Figure 11 shows some characteristic stages of bubble morphologies on the carbon anode in the period of 3 bubble life cycles at current density of 0.7 A·cm⁻². It can be seen that tiny bubbles were observed to preferentially evolve at specific areas on the anode surface. These observations indicate that the bubbles are nucleated periodically at certain sites on the bottom surface of the anode. With those bubbles growing, some new bubbles were generated at clean anode surface among these bubbles, and randomly distributed on the anode surface. This occurred because the presence of initial bubbles on an anode effectively decreases active surface area, which in turn increases real current density. Thus, more and more sites become active. However, these initial bubbles preferred to grow compared to newly generated bubbles.
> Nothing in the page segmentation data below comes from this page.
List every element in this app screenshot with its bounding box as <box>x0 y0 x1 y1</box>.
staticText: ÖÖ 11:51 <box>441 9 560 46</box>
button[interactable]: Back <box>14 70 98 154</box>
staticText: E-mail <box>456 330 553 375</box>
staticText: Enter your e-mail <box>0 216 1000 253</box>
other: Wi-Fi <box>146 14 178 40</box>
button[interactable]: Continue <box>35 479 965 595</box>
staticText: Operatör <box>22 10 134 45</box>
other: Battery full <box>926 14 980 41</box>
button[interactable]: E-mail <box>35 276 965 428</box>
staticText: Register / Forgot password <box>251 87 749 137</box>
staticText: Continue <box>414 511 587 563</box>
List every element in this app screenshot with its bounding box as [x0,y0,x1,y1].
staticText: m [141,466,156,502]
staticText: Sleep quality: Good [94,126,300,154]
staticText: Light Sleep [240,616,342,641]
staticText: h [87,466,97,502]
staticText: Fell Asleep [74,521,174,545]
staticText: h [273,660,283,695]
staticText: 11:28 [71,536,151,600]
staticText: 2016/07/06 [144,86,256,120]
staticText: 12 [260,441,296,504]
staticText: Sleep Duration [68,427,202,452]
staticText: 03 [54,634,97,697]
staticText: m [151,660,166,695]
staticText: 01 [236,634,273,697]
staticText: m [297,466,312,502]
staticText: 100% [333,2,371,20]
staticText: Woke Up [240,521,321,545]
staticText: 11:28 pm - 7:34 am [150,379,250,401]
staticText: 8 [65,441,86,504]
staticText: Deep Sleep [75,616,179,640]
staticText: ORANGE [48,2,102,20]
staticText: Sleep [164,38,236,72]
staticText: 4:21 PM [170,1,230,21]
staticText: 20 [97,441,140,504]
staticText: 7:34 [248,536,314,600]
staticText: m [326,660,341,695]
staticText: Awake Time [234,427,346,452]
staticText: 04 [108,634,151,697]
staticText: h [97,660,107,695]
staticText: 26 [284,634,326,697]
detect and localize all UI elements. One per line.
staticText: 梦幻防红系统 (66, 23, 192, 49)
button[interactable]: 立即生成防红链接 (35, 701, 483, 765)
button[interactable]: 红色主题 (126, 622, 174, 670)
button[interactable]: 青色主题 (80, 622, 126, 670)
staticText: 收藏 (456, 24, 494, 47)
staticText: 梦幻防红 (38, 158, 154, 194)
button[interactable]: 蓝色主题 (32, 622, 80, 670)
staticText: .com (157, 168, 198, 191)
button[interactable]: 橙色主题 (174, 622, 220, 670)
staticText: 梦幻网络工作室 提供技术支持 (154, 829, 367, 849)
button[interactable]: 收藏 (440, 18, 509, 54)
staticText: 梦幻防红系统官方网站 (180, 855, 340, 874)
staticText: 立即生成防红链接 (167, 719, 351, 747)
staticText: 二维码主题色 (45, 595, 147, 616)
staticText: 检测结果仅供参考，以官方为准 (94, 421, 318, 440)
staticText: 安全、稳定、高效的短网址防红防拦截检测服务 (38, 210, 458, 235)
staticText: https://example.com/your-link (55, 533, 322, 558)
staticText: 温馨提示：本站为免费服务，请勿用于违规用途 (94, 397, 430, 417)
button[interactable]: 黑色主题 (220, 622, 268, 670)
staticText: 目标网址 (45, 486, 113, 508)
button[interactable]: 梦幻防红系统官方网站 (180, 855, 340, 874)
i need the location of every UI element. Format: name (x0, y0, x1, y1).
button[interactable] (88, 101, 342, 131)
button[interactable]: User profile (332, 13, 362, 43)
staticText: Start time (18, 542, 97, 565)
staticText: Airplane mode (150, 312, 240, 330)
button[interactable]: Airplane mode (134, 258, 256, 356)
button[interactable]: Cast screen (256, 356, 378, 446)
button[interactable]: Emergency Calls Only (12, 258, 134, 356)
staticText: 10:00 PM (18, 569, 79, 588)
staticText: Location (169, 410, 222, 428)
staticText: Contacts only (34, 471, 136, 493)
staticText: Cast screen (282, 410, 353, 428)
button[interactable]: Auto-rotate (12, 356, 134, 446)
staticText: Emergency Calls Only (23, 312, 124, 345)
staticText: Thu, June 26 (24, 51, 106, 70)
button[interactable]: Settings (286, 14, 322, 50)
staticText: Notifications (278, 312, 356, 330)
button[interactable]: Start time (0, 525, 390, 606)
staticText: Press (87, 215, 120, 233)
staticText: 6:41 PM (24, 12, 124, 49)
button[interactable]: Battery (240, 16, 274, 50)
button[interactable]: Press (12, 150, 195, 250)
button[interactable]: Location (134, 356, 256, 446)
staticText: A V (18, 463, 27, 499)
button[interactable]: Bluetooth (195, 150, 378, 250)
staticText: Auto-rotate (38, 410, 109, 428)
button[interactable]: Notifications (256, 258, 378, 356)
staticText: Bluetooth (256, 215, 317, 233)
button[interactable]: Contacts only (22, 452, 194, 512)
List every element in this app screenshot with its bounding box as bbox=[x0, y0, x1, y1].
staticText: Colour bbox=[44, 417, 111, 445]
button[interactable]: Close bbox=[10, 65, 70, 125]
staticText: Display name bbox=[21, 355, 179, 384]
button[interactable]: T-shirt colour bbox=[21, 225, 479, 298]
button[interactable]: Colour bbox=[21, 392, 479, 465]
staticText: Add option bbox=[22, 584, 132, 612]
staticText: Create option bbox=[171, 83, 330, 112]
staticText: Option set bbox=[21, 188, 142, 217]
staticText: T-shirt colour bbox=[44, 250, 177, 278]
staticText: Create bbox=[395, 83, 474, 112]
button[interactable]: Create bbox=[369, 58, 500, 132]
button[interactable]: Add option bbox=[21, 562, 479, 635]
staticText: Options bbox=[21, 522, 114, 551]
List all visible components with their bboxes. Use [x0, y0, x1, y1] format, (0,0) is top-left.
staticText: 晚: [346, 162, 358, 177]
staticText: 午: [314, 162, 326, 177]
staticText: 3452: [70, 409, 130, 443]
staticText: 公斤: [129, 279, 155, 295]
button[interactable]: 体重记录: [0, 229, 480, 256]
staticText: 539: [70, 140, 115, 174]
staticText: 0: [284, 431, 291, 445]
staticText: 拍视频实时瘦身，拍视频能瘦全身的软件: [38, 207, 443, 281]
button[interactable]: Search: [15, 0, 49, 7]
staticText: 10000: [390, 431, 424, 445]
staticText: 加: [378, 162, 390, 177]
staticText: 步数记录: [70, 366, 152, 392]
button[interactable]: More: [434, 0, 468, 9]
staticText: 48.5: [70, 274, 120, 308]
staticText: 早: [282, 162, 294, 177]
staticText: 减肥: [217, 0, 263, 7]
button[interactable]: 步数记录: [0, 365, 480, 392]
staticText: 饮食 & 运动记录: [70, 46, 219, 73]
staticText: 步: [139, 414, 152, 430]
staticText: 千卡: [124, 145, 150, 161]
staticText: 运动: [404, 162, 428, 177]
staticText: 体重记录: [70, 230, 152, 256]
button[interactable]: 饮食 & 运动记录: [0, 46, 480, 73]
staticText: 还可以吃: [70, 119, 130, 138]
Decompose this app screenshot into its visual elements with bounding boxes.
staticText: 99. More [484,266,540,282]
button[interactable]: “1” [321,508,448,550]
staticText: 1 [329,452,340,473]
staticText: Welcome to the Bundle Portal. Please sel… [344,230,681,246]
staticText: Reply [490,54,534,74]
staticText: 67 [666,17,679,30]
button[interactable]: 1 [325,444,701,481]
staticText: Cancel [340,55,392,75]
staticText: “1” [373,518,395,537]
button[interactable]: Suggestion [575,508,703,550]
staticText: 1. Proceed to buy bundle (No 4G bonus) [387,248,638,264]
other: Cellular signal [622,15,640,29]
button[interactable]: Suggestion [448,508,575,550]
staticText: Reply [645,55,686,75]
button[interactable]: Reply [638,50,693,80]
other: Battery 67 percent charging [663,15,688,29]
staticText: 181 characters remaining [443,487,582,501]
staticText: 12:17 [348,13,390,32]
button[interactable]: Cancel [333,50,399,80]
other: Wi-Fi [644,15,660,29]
Thus, the sites of these initial bubbles are generally called “bubble nucleation spots”, which may be pores or defect sites on the anode surface.

A variety of coalescence behavior is observed in the bubble lifetime, which was well described in our previous study [18]. Another indication from Figure 11 the locations of coalesced bubbles show a high degree of similarity. This may be correlated with anode surface properties, including porosity and surface roughness.

4. Conclusions

The bubble behavior beneath the carbon anode was studied for the first time in cryolite-alumina molten salt, using a laboratory transparent electrolytic cell to view the anode from the bottom. The bubble generation mechanism, coalescence, and release underneath the anode were observed. The bubbles were observed to preferentially generate at several areas on the underside of the anode. It was found that larger bubbles were formed on the carbon anode with a release frequency of almost three times that of the graphite anode. However, the gas coverage on the carbon anode was lower than that on the graphite anode. The present results confirm that anode properties and performance have a significant effect on the bubble behavior.

The results of this study demonstrate, by appropriate selection of anode cokes and production process, it has the potential to reduce bubble-induced resistance in industrial electrolytic cells.